ATHENS, Pa. (WETM/AP) – Athens native Stacy Garrity has won the Pennsylvania State Treasurer race after receiving a call from incumbent treasurer Joe Torsella, according to Garrity’s campaign.
Garrity, a 30-year military veteran who was awarded two Bronze Stars, is the first Republican to win the office since 2000.
According to the Associated Press, Garrity received 3,236,499 votes (48.9%) to Torsella’s 3,159,894 (47.7%). Two third-party candidates received 3.4% combined.
“I’m truly honored by the faith Pennsylvanians have placed in me, and I promise not to let them down,” Stacy Garrity said. “In the Army, we lived by the most fundamental American values – honesty, integrity and selfless service – and I think Harrisburg can use some of those values. As treasurer, I will focus on holding government accountable for all taxpayers and making sure the treasurer’s office works for all Pennsylvanians, regardless of party.
“We were outspent 10 to 1,” Garrity said Tuesday in a phone interview with the Associated Press. “I have to give credit first to God, but also to the thousands of amazing and hardworking Pennsylvanians who spread the word about our campaign and our message.”
She said Torsella was “extremely gracious and helpful” in a phone call to concede.
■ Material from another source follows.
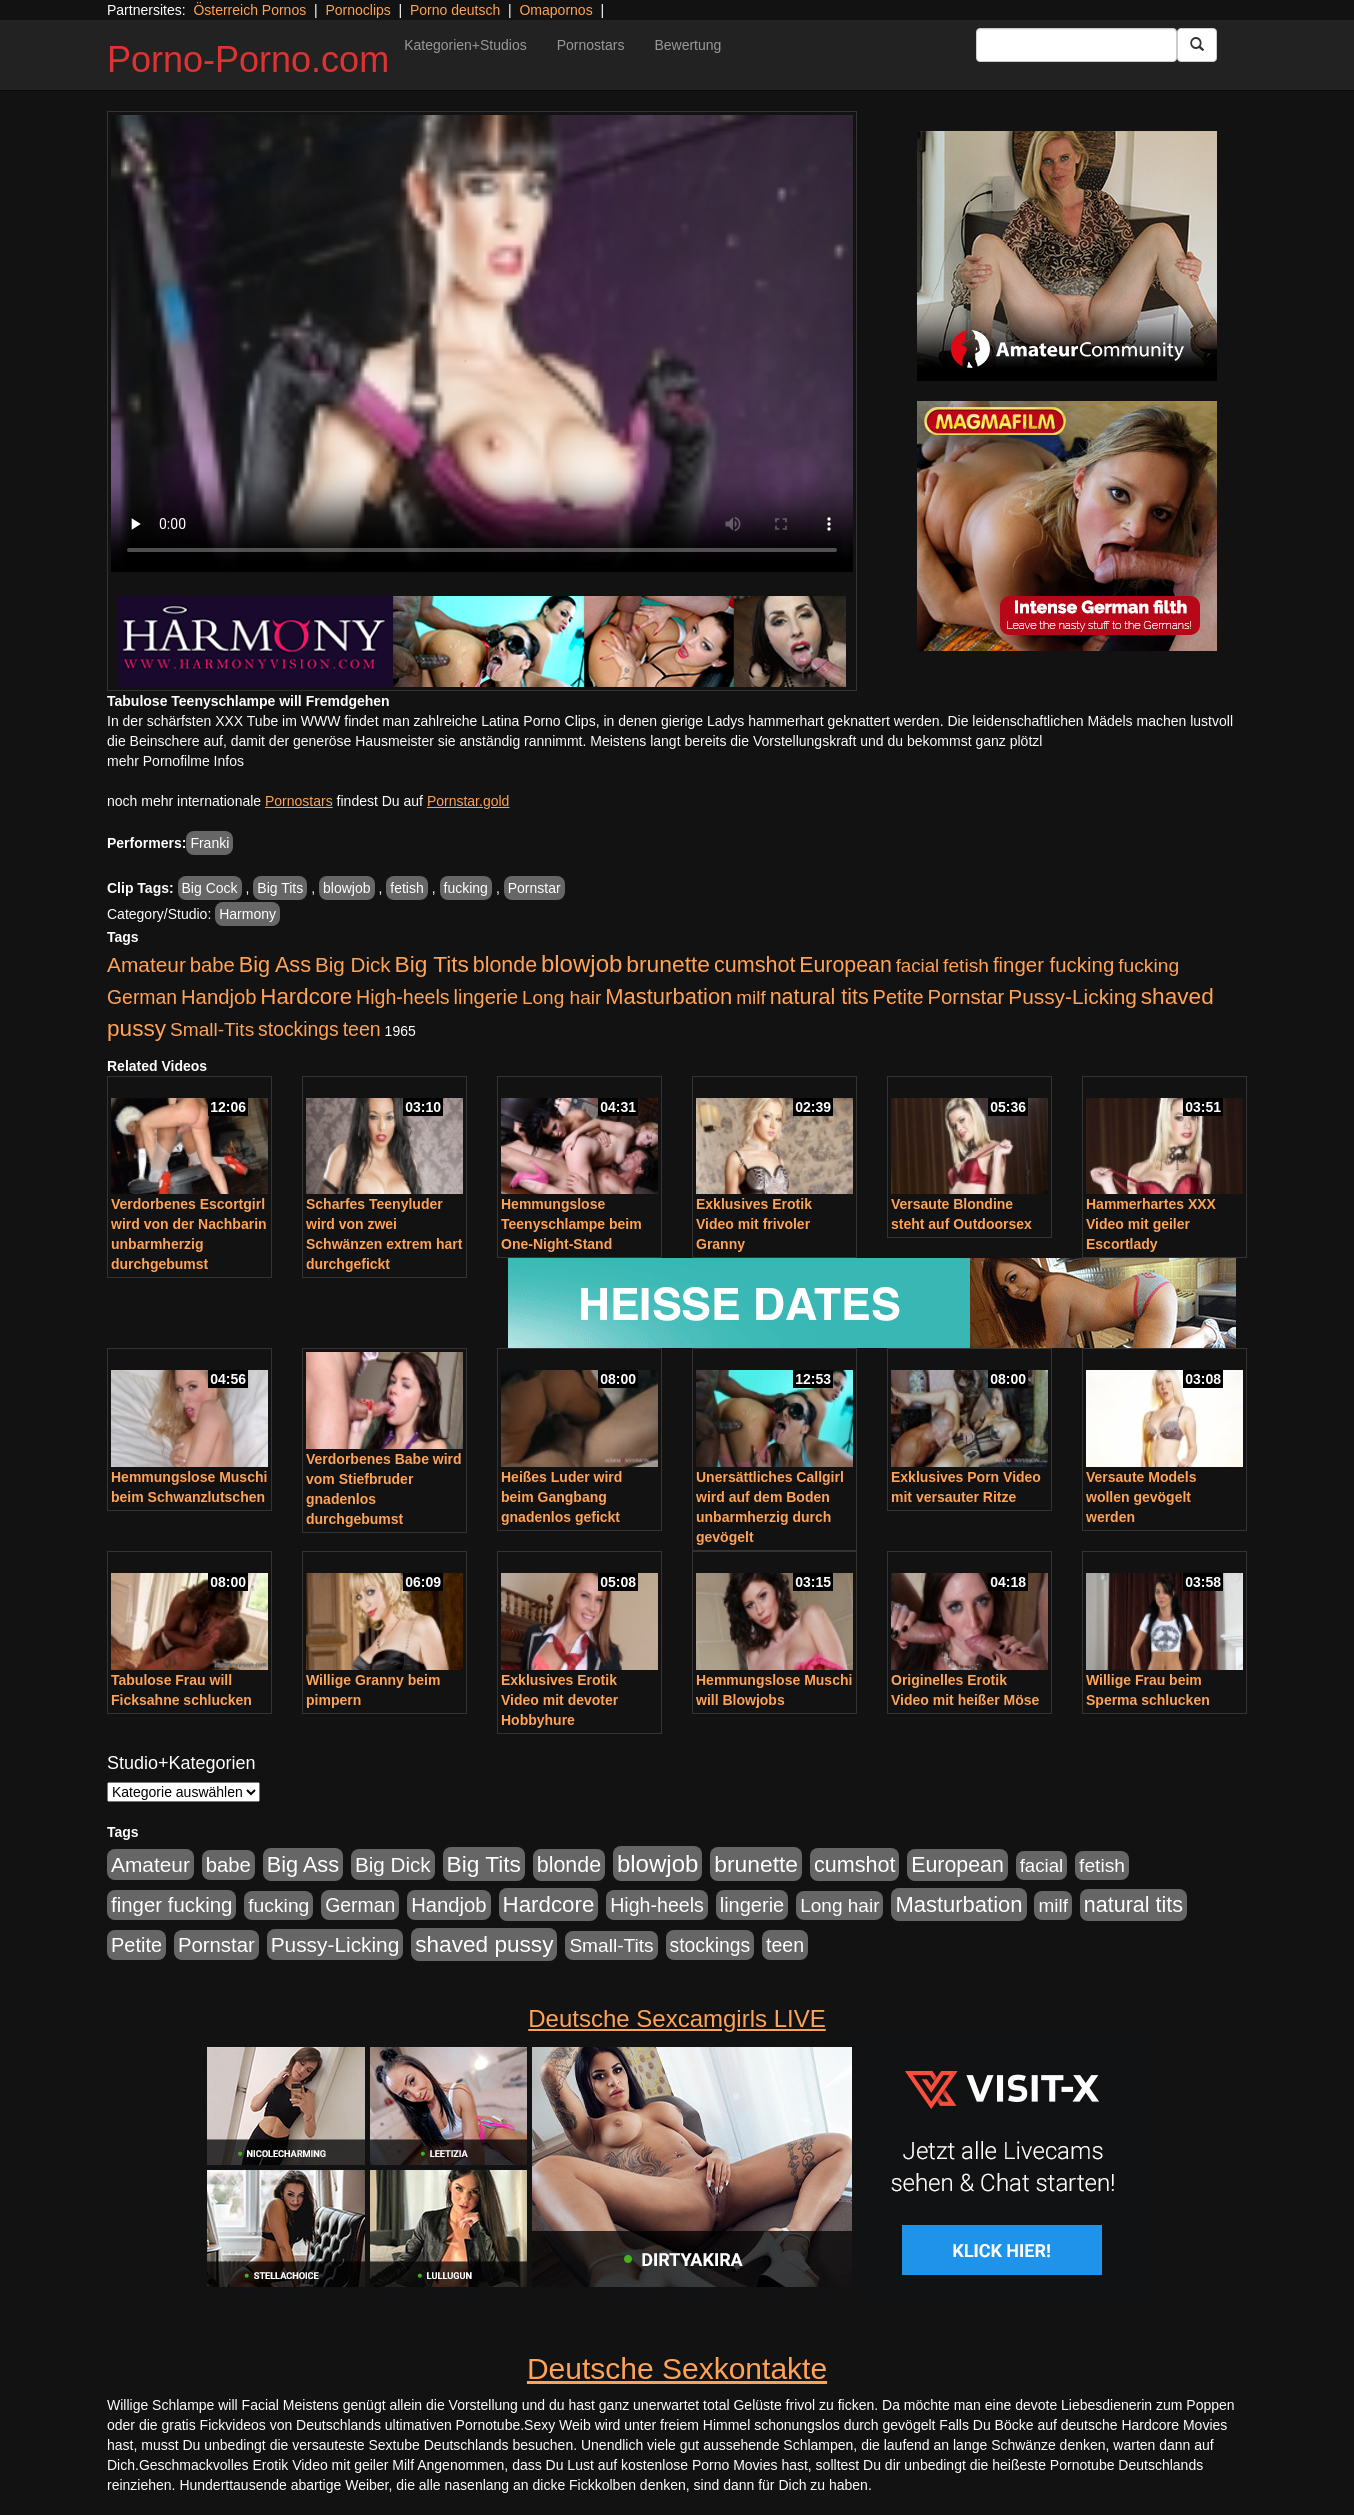 Image resolution: width=1354 pixels, height=2515 pixels. Describe the element at coordinates (249, 10) in the screenshot. I see `Österreich Pornos` at that location.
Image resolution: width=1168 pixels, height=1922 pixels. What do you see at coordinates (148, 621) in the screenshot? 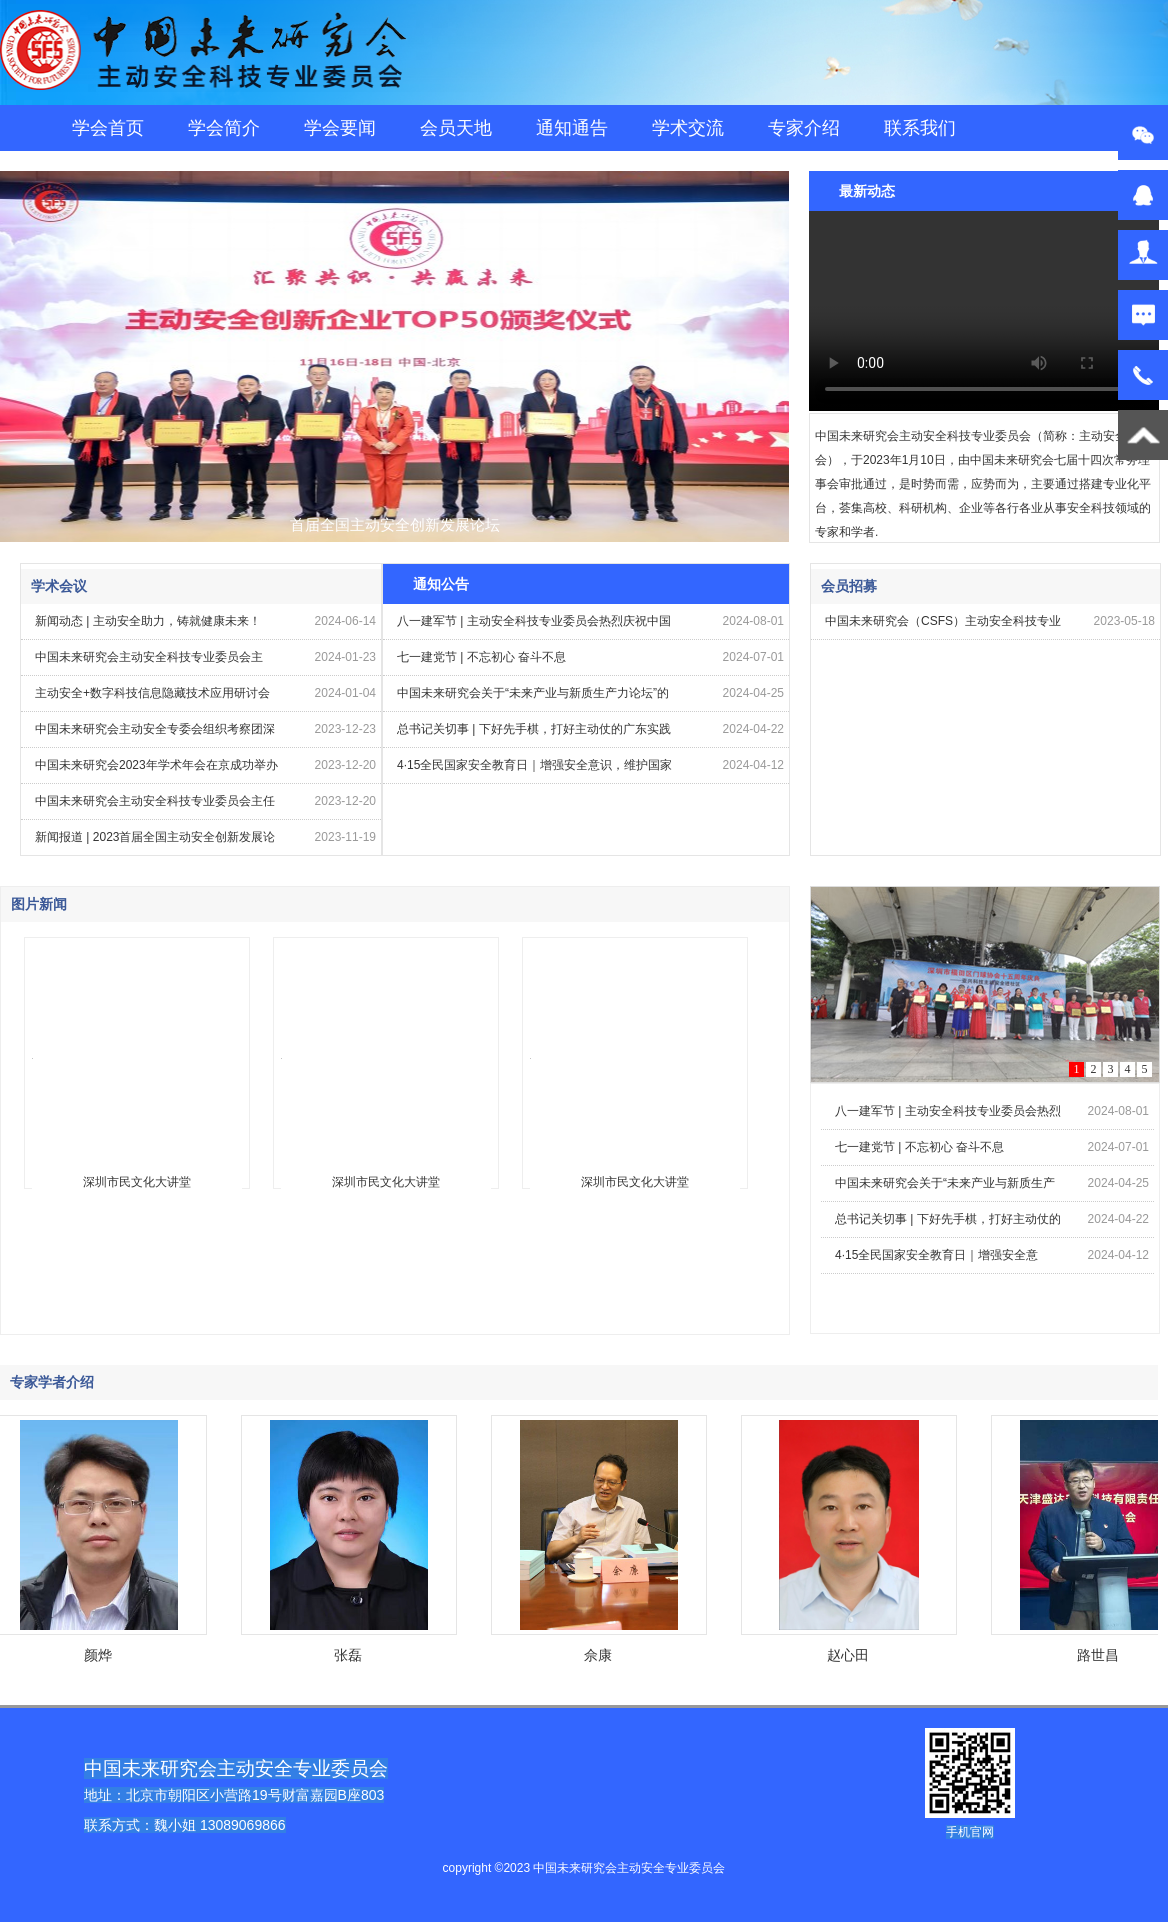 I see `新闻动态 | 主动安全助力，铸就健康未来！` at bounding box center [148, 621].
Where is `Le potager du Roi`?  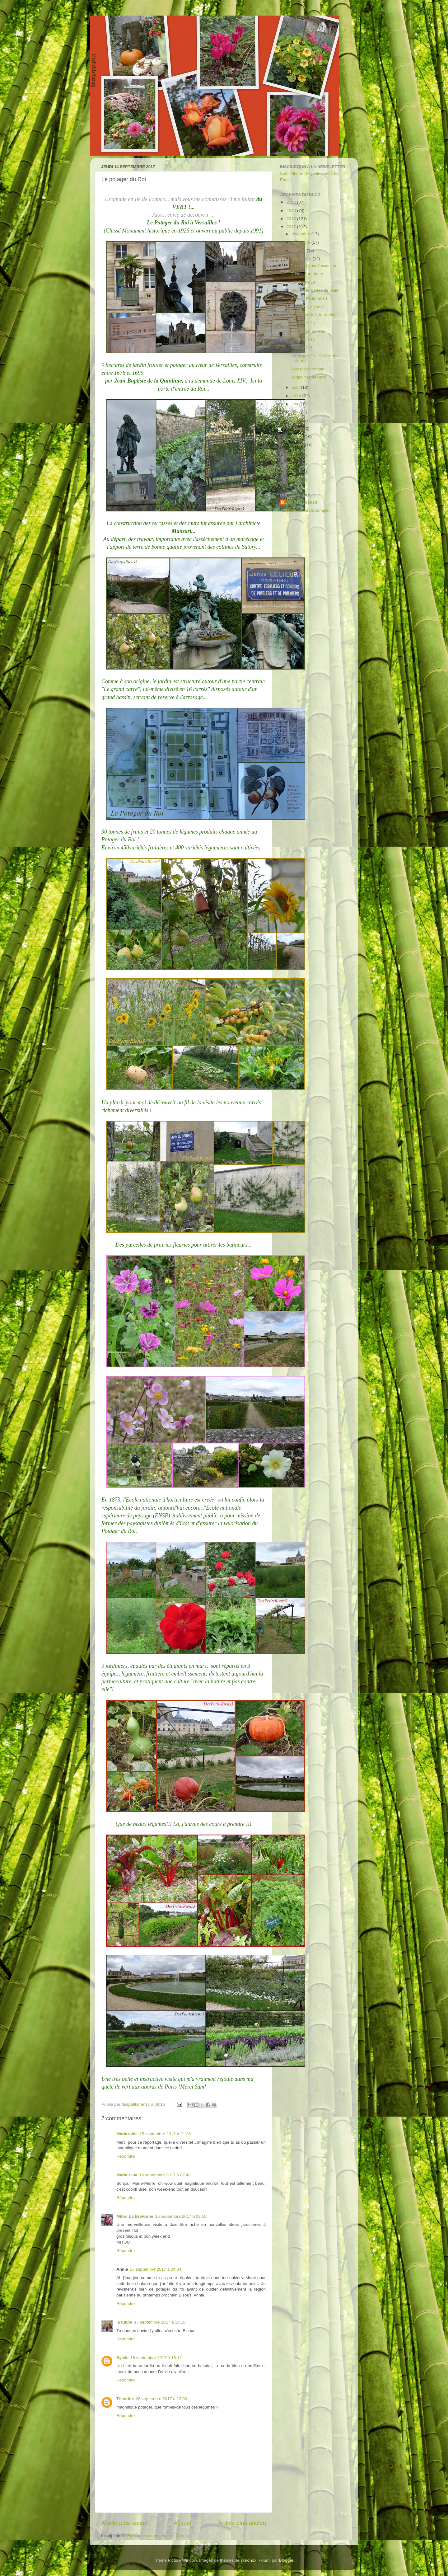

Garrity repeated her campaign message that a major goal was to use the Treasury Department’s leverage to push lawmakers and the governor to limit state government spending to money that has been formally appropriated by the Legislature.
That would end what has been a regular practice of the executive branch spending money outside the pre-approval process.
Garrity, 56, who lives in Athens, a town of about 3,000 people that is 2 miles from the New York line, has a lead of about 3.24 million votes to Torsella’s 3.16 million, or a margin of 48.9% to 47.7%. Green and Libertarian candidates took the remaining vote.
“Like anyone who runs for elected office, I really wanted to win my race,” Torsella said in a video posted to Twitter. “And I’m really disappointed that I didn’t. It’s hard to lose. It’s especially heartbreaking when it looks like it’s going to be by such a tiny margin.”
Torsella, 57, of Flourtown, has been considered a potential candidate for the Democratic nomination in two years for governor or U.S. Senate. Garrity referred to his political ambition during the campaign when she promised to finish the office’s four-year term.
“Finally, I am grateful to God for the opportunity and honor of serving the people of Pennsylvania.”